In Pose, Murphy goes to the extent of killing off Ross’ character in order to shed light on the violence towards Black transgender individuals. In an interview with Kellee Terrell, Ross describes how Murphy shared his idea with her.
“Ryan Murphy called me and was like, ‘So…I am just going to rip the band–aid off. We feel like the first season was great, but we viewed it through rose–colored glasses,’” said Ross. “‘This season, we want to dive into more of the realities that Black trans women face. So, Candy is going to be killed.’”
American Horror Story fans have taken notice to the lack of transgender actors in casting.

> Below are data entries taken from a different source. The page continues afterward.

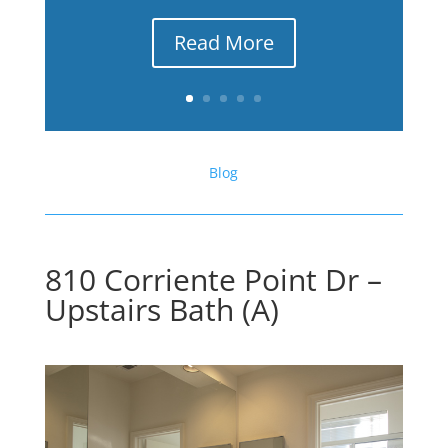
Read More
Blog
810 Corriente Point Dr –
Upstairs Bath (A)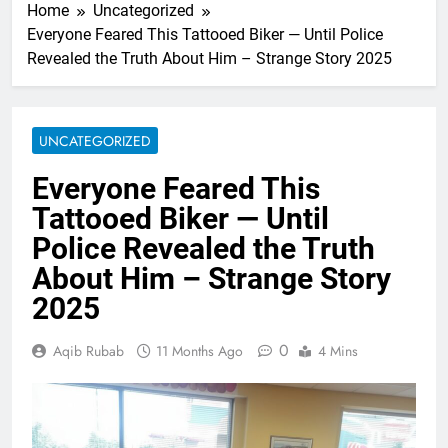
Home
Uncategorized
Everyone Feared This Tattooed Biker — Until Police
Revealed the Truth About Him – Strange Story 2025
UNCATEGORIZED
Everyone Feared This
Tattooed Biker — Until
Police Revealed the Truth
About Him – Strange Story
2025
0
Aqib Rubab
11 Months Ago
4 Mins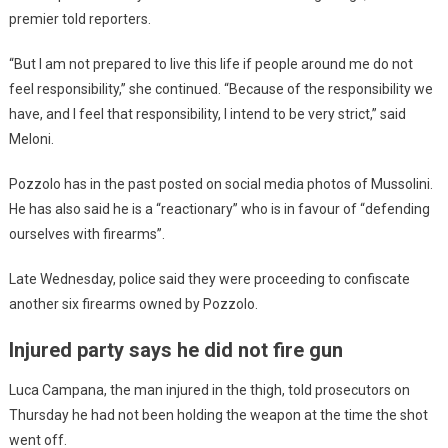
premier told reporters.
“But I am not prepared to live this life if people around me do not
feel responsibility,” she continued. “Because of the responsibility we
have, and I feel that responsibility, I intend to be very strict,” said
Meloni.
Pozzolo has in the past posted on social media photos of Mussolini.
He has also said he is a “reactionary” who is in favour of “defending
ourselves with firearms”.
Late Wednesday, police said they were proceeding to confiscate
another six firearms owned by Pozzolo.
Injured party says he did not fire gun
Luca Campana, the man injured in the thigh, told prosecutors on
Thursday he had not been holding the weapon at the time the shot
went off.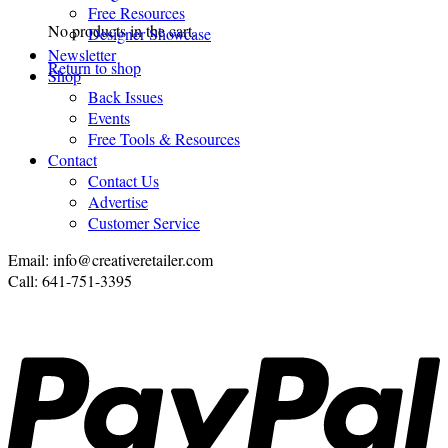
Free Resources
No products in the cart.
Designer Showcase
Newsletter
Return to shop
Shop
Back Issues
Events
Free Tools & Resources
Contact
Contact Us
Advertise
Customer Service
Email: info@creativeretailer.com
Call: 641-751-3395
P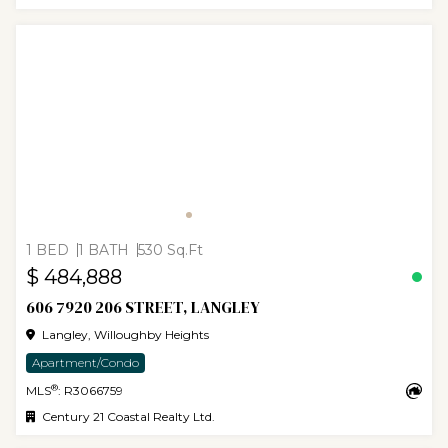
1 BED
1 BATH
530 Sq.Ft
$ 484,888
606 7920 206 STREET, LANGLEY
Langley, Willoughby Heights
Apartment/Condo
®
MLS
: R3066759
Century 21 Coastal Realty Ltd.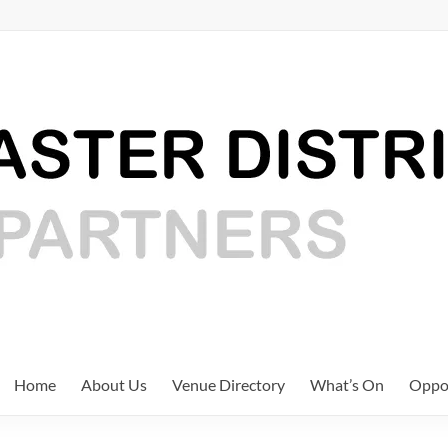
Home
About Us
Venue Directory
What’s On
Oppor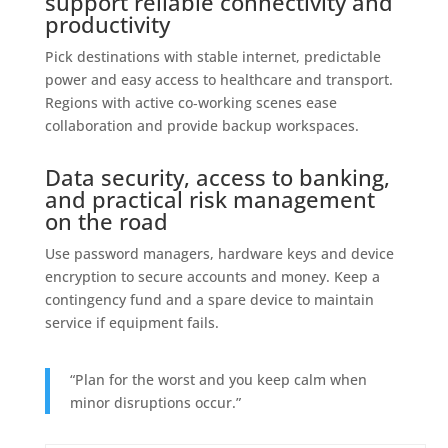
support reliable connectivity and
productivity
Pick destinations with stable internet, predictable
power and easy access to healthcare and transport.
Regions with active co‑working scenes ease
collaboration and provide backup workspaces.
Data security, access to banking,
and practical risk management
on the road
Use password managers, hardware keys and device
encryption to secure accounts and money. Keep a
contingency fund and a spare device to maintain
service if equipment fails.
“Plan for the worst and you keep calm when
minor disruptions occur.”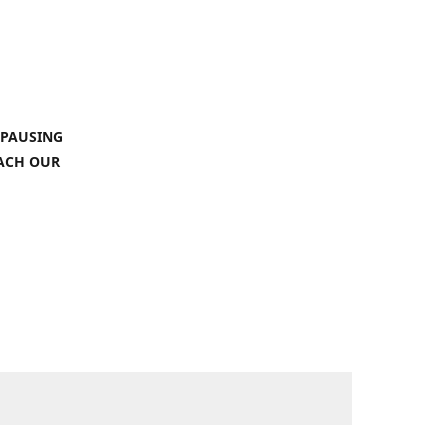
 PAUSING
EACH OUR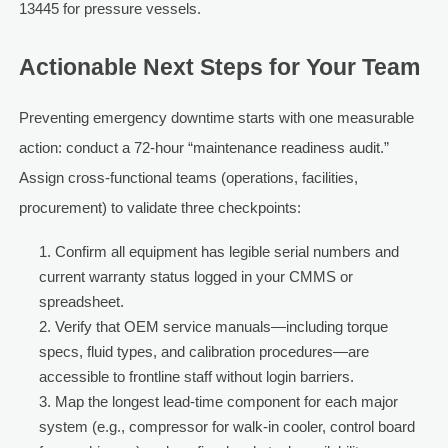
13445 for pressure vessels.
Actionable Next Steps for Your Team
Preventing emergency downtime starts with one measurable
action: conduct a 72-hour “maintenance readiness audit.”
Assign cross-functional teams (operations, facilities,
procurement) to validate three checkpoints:
Confirm all equipment has legible serial numbers and
current warranty status logged in your CMMS or
spreadsheet.
Verify that OEM service manuals—including torque
specs, fluid types, and calibration procedures—are
accessible to frontline staff without login barriers.
Map the longest lead-time component for each major
system (e.g., compressor for walk-in cooler, control board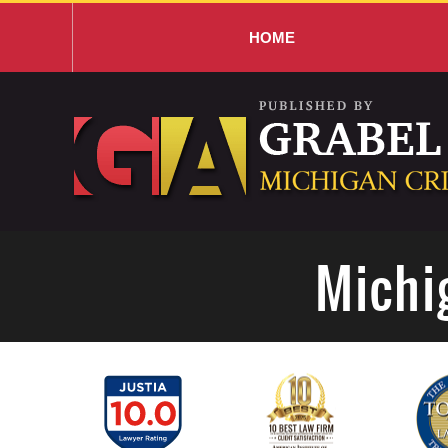
HOME
Navigation
Michi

After nine seasons with little representation, American Horror Story fans are excited to experience the new direction that casting has taken.
“I think transgender representation in film is really important, especially for people of color,” said Karlee Gordon ‘24. “It took many years for American Horror Story to see this representation, so I’m glad that it’s going in the right direction.”
While there have been transgender characters incorporated in the plot of the show, there were no transgender actors in any roles until Ross. Director Ryan Murphy acknowledges the future of transgender representation in film in an interview with The Hollywood Reporter.
“I think the day and age where you put a wig on a straight white man and say he’s trans is over,” said Murphy. “…It’s such a huge community of people who don’t have opportunities and are desperate to be a part of Hollywood.”